■ **EXERCISE PROMPT**
Copy each line below that includes "Globus".
[Start of section]
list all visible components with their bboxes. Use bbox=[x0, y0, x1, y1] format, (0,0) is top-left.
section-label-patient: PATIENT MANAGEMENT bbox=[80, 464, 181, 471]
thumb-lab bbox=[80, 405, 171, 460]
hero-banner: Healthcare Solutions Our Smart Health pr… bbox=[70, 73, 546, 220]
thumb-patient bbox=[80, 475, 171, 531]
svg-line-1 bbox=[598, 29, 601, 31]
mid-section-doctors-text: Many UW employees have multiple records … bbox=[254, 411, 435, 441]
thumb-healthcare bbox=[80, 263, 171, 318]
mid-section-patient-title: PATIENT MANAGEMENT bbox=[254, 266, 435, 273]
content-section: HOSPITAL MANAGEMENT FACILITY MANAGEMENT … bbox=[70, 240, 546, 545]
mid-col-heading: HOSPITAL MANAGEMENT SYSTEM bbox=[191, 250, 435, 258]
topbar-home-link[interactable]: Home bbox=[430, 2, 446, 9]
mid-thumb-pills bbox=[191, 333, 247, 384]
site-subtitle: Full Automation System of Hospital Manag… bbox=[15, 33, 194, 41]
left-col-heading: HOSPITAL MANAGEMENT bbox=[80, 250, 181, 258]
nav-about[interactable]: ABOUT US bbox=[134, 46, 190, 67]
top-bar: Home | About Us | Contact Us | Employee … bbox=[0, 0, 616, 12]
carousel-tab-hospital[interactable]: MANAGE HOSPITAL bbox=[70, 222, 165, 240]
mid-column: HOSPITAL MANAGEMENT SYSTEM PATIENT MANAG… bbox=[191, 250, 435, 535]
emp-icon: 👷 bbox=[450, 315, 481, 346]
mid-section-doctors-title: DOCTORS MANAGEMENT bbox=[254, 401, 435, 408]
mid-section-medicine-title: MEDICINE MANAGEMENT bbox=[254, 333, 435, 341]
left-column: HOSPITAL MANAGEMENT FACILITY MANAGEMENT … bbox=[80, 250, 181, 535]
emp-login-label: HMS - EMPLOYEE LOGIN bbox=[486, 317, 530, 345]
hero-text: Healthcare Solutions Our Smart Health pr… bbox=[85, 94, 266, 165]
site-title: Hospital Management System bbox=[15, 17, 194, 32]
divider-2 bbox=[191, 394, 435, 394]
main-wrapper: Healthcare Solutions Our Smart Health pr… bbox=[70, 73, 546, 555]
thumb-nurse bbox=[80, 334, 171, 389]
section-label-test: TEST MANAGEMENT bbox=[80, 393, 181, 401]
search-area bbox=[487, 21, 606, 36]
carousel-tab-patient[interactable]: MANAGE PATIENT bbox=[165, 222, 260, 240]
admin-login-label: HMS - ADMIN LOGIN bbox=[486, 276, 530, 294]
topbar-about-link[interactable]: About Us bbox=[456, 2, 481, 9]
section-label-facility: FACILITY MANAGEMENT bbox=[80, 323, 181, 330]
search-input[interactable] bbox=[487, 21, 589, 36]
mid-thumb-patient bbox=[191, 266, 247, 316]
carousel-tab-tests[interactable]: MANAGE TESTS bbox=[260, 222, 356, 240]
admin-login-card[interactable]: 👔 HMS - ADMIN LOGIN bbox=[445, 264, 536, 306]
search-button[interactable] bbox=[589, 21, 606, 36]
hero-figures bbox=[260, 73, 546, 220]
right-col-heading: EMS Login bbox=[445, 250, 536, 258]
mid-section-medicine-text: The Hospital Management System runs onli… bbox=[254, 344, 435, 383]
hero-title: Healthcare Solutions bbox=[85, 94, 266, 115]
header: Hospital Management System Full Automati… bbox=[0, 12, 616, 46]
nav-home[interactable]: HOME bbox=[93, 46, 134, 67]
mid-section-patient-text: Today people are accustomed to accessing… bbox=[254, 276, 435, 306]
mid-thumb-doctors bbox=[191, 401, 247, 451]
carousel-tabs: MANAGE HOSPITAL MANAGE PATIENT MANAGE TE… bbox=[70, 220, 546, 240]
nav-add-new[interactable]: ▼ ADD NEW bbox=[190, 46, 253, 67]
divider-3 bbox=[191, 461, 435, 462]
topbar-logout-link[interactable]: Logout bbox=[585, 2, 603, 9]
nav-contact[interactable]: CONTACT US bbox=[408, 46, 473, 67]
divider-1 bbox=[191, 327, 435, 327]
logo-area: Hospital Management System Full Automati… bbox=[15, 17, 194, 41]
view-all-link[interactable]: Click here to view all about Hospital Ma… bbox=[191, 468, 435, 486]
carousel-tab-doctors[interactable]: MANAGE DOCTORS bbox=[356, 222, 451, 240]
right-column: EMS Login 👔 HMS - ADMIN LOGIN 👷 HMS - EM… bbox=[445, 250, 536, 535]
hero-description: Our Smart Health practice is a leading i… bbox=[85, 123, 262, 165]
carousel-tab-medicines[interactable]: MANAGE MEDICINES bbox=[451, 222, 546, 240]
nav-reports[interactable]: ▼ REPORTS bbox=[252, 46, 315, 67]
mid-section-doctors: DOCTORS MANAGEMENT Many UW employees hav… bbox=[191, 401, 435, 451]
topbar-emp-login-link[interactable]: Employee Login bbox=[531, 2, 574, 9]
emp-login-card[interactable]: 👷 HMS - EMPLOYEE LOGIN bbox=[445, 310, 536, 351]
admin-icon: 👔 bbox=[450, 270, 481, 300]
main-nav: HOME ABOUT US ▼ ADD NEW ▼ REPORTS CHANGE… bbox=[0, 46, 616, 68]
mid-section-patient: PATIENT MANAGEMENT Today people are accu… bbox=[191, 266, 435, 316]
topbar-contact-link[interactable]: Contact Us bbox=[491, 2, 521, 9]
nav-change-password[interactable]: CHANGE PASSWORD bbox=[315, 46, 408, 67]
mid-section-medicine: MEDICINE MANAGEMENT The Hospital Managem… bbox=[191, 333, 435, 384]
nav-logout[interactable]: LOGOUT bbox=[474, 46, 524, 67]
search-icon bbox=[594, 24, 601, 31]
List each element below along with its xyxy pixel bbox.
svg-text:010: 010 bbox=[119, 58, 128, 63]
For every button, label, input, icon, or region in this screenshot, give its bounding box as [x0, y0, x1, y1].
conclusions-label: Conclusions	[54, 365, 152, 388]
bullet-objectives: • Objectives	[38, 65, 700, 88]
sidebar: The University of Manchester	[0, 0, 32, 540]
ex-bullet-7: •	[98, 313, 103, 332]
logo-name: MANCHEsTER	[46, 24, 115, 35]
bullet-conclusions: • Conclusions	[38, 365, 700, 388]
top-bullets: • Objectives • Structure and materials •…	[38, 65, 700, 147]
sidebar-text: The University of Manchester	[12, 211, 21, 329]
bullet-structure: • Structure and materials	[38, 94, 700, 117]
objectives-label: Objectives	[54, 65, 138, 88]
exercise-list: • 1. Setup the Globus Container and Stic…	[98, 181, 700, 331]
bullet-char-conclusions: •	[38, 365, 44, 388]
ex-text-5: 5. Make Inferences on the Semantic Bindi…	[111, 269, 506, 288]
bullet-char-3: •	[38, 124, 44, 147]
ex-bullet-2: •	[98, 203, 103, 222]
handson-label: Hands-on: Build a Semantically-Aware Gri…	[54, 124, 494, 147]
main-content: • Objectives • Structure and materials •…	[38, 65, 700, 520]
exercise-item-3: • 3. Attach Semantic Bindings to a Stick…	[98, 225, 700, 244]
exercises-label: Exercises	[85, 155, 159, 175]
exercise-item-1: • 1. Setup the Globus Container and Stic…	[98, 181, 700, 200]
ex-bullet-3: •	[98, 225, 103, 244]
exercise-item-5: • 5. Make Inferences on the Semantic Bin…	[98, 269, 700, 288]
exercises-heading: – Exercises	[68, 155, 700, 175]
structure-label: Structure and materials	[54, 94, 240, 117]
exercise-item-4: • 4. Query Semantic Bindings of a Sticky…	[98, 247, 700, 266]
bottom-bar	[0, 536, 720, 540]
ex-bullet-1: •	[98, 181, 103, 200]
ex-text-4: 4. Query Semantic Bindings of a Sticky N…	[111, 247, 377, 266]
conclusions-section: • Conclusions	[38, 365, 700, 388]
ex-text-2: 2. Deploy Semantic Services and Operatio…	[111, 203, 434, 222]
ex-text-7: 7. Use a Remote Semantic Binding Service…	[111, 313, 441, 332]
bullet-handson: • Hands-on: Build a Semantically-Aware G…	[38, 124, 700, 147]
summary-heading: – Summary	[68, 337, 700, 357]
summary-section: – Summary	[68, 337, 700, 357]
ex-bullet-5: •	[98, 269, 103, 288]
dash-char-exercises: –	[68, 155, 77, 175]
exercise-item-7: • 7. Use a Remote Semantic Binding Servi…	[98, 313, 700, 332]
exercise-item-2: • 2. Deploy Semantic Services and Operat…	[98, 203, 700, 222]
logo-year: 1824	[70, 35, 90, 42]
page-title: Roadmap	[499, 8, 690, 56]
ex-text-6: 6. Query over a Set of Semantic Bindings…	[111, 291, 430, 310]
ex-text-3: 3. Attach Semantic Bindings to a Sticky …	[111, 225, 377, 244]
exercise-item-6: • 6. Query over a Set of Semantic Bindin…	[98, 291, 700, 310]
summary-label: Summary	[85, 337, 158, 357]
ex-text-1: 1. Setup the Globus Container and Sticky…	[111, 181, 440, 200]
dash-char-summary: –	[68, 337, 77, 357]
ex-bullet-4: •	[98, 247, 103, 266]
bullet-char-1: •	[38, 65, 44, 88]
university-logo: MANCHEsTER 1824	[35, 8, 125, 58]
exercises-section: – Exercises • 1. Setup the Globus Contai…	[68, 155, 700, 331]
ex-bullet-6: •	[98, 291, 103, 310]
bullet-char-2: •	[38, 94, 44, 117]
[End of section]
■ **RESULT FOR THIS EXERCISE**
exercise-list: • 1. Setup the Globus Container and Stic…	[98, 181, 700, 331]
exercise-item-1: • 1. Setup the Globus Container and Stic…	[98, 181, 700, 200]
ex-text-1: 1. Setup the Globus Container and Sticky…	[111, 181, 440, 200]
exercises-section: – Exercises • 1. Setup the Globus Contai…	[68, 155, 700, 331]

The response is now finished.